Artigos de Jornal
Nobel sem paz, nem literatura
Tem razão Caetano quando diz que “alguma coisa está fora da ordem mundial”. O
anuncio do prêmio Nobel de 2016 não passou de um monumental chabu. Há 50 anos se
luta e se negocia a paz na Colômbia. São dezenas de milhares de homens e
mulheres que não sabem fazer outra coisa senão guerrear e o governo não tem como
dar ocupação ou aposentadoria a eles. As negociações realizadas em Havana, com o
beneplácito de Obama, foi mais uma dessas tentativas.
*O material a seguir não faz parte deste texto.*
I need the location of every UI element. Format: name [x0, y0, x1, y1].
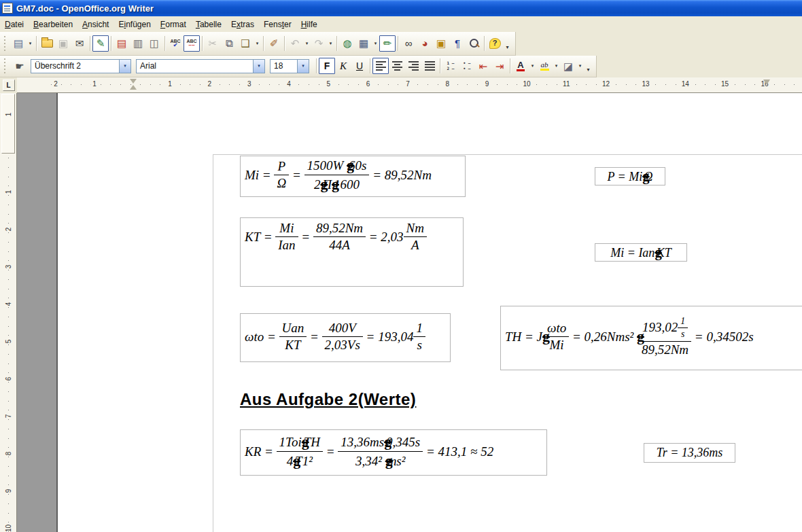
- italic-button[interactable]: K: [335, 58, 351, 74]
- font-name-combo[interactable]: Arial ▾: [136, 59, 265, 73]
- numbered-list-button[interactable]: 1 — 2 —: [442, 58, 459, 74]
- paste-button[interactable]: ❑: [237, 35, 254, 52]
- undo-button-dropdown[interactable]: ▾: [303, 35, 311, 52]
- underline-button[interactable]: U: [351, 58, 368, 74]
- fraction: 1s: [678, 316, 688, 340]
- combo-dropdown-icon[interactable]: ▾: [253, 60, 264, 73]
- styles-window-button[interactable]: ☛: [12, 58, 28, 74]
- justify-button[interactable]: [421, 58, 438, 74]
- background-color-button[interactable]: ◪: [560, 58, 576, 74]
- formula-frame-tr[interactable]: Tr = 13,36ms: [644, 443, 735, 463]
- align-left-icon: [376, 61, 386, 71]
- fraction-numerator: Uan: [279, 321, 307, 337]
- formula-frame-mi[interactable]: Mi = PΩ = 1500W g60s2gΠg1600 = 89,52Nm: [240, 156, 466, 197]
- toolbar-separator: [111, 36, 111, 51]
- autospellcheck-button[interactable]: ABC~~: [184, 35, 200, 52]
- formula-frame-th[interactable]: TH = JgωtoMi = 0,26Nms² g193,021s89,52Nm…: [500, 306, 802, 370]
- symbol-artifact-glyph: g: [293, 453, 300, 469]
- export-pdf-button[interactable]: ▤: [114, 35, 130, 52]
- new-document-button[interactable]: ▤: [10, 35, 27, 52]
- tab-type-selector[interactable]: L: [0, 77, 17, 93]
- open-button[interactable]: [39, 35, 55, 52]
- copy-button[interactable]: ⧉: [221, 35, 237, 52]
- right-margin-marker[interactable]: [763, 79, 770, 86]
- fraction: NmA: [404, 221, 427, 253]
- highlight-button-dropdown[interactable]: ▾: [553, 58, 560, 74]
- combo-dropdown-icon[interactable]: ▾: [119, 60, 130, 73]
- increase-indent-button[interactable]: ⇥: [491, 58, 508, 74]
- spellcheck-button[interactable]: ABC✔: [167, 35, 184, 52]
- redo-button-dropdown[interactable]: ▾: [327, 35, 334, 52]
- nonprinting-chars-button[interactable]: ¶: [449, 35, 466, 52]
- gallery-button[interactable]: ▣: [433, 35, 449, 52]
- table-button[interactable]: ▦: [355, 35, 372, 52]
- formula-frame-wto[interactable]: ωto = UanKT = 400V2,03Vs = 193,041s: [240, 313, 451, 362]
- highlight-button[interactable]: ab: [536, 58, 553, 74]
- menu-item-extras[interactable]: Extras: [226, 18, 259, 31]
- save-button[interactable]: ▣: [55, 35, 71, 52]
- ruler-number: 2: [5, 221, 12, 238]
- menu-item-datei[interactable]: Datei: [0, 18, 29, 31]
- formula-frame-p[interactable]: P = MigΩ: [595, 167, 665, 185]
- edit-file-button[interactable]: ✎: [92, 35, 109, 52]
- hyperlink-button[interactable]: ◍: [339, 35, 355, 52]
- redo-button[interactable]: ↷: [311, 35, 327, 52]
- format-paintbrush-button[interactable]: ✐: [266, 35, 282, 52]
- bullet-list-icon: • — • —: [464, 60, 471, 71]
- highlighting-icon: ab: [540, 61, 549, 71]
- formula-frame-kt[interactable]: KT = MiIan = 89,52Nm44A = 2,03NmA: [240, 217, 464, 287]
- menu-item-tabelle[interactable]: Tabelle: [191, 18, 226, 31]
- zoom-button[interactable]: [466, 35, 482, 52]
- font-size-combo[interactable]: 18 ▾: [270, 59, 309, 73]
- align-right-button[interactable]: [405, 58, 421, 74]
- find-replace-button[interactable]: ∞: [400, 35, 417, 52]
- bullet-list-button[interactable]: • — • —: [459, 58, 475, 74]
- cut-button[interactable]: ✂: [205, 35, 221, 52]
- help-button[interactable]: ?: [487, 35, 503, 52]
- formula-frame-mi2[interactable]: Mi = IangKT: [595, 243, 687, 262]
- bold-button[interactable]: F: [319, 58, 335, 74]
- align-left-button[interactable]: [372, 58, 389, 74]
- toolbar-grip[interactable]: [3, 36, 7, 51]
- left-indent-marker[interactable]: [130, 79, 137, 90]
- menu-item-format[interactable]: Format: [156, 18, 191, 31]
- paragraph-style-combo[interactable]: Überschrift 2 ▾: [31, 59, 131, 73]
- menu-item-bearbeiten[interactable]: Bearbeiten: [29, 18, 77, 31]
- fraction-denominator: 4gT1²: [277, 452, 323, 469]
- menu-item-hilfe[interactable]: Hilfe: [296, 18, 322, 31]
- menu-item-einfügen[interactable]: Einfügen: [114, 18, 155, 31]
- binoculars-icon: ∞: [405, 38, 413, 48]
- decrease-indent-button[interactable]: ⇤: [475, 58, 491, 74]
- print-button[interactable]: ▥: [130, 35, 146, 52]
- toolbar-grip[interactable]: [3, 58, 7, 73]
- font-color-button-dropdown[interactable]: ▾: [529, 58, 536, 74]
- toolbar-separator: [398, 36, 398, 51]
- navigator-button[interactable]: ◕: [417, 35, 433, 52]
- section-heading: Aus Aufgabe 2(Werte): [240, 390, 416, 409]
- document-page[interactable]: Mi = PΩ = 1500W g60s2gΠg1600 = 89,52Nm P…: [58, 93, 802, 532]
- ruler-number: 11: [561, 80, 572, 88]
- table-button-dropdown[interactable]: ▾: [372, 35, 379, 52]
- menu-item-fenster[interactable]: Fenster: [259, 18, 296, 31]
- menu-item-ansicht[interactable]: Ansicht: [77, 18, 114, 31]
- paste-button-dropdown[interactable]: ▾: [254, 35, 261, 52]
- background-color-button-dropdown[interactable]: ▾: [576, 58, 584, 74]
- draw-functions-button[interactable]: ✏: [379, 35, 396, 52]
- fraction-numerator: 193,021s: [639, 317, 691, 342]
- email-button[interactable]: ✉: [71, 35, 88, 52]
- combo-dropdown-icon[interactable]: ▾: [297, 60, 309, 73]
- new-document-button-dropdown[interactable]: ▾: [27, 35, 34, 52]
- align-center-button[interactable]: [389, 58, 405, 74]
- formula-frame-kr[interactable]: KR = 1ToigTH4gT1² = 13,36msg0,345s3,34² …: [240, 429, 547, 476]
- page-preview-button[interactable]: ◫: [146, 35, 162, 52]
- ruler-number: 14: [680, 80, 691, 88]
- fraction-numerator: 1: [678, 316, 688, 328]
- toolbar-separator: [36, 36, 37, 51]
- toolbar-overflow-button[interactable]: ▾: [584, 58, 593, 74]
- font-color-button[interactable]: A: [512, 58, 529, 74]
- fraction-numerator: ωto: [544, 321, 569, 337]
- undo-button[interactable]: ↶: [287, 35, 303, 52]
- toolbar-overflow-button[interactable]: ▾: [503, 35, 512, 52]
- ruler-number: 4: [285, 80, 293, 88]
- ruler-number: 9: [5, 482, 12, 499]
Quando a sociedade já
tinha dito “não”, o comitê do Nobel disse “sim”. Não fará muita diferença,
porque os dois prêmios dados a judeus e árabes, no passado, não conseguiram
contribuir para a paz dos povos. Este, inclusive, é assimétrico, pois só
contemplou uma das partes da negociação, contrariando a tradição do prêmio:
Kissinger-Le Duc (1973), Al Sadan – Menhagen Beguin (1978), Mandela-De Klerk
(1993), Arafat-Perez (1994).
Não sou contra reconhecer a poesia embarcada em canções de protesto ou de amor.
Mas com todo respeito a Bob Dylan, sua poesia não chega aos pés dos Beatles com
Yesterday e Help ou a de um só de seus membros, Lenon, com sua memorável
Imagine. E por que não o relacionar com os brasileiros? Não vou falar de Orestes
Barbosa, Cartola e Vinicius, que não fizeram protesto.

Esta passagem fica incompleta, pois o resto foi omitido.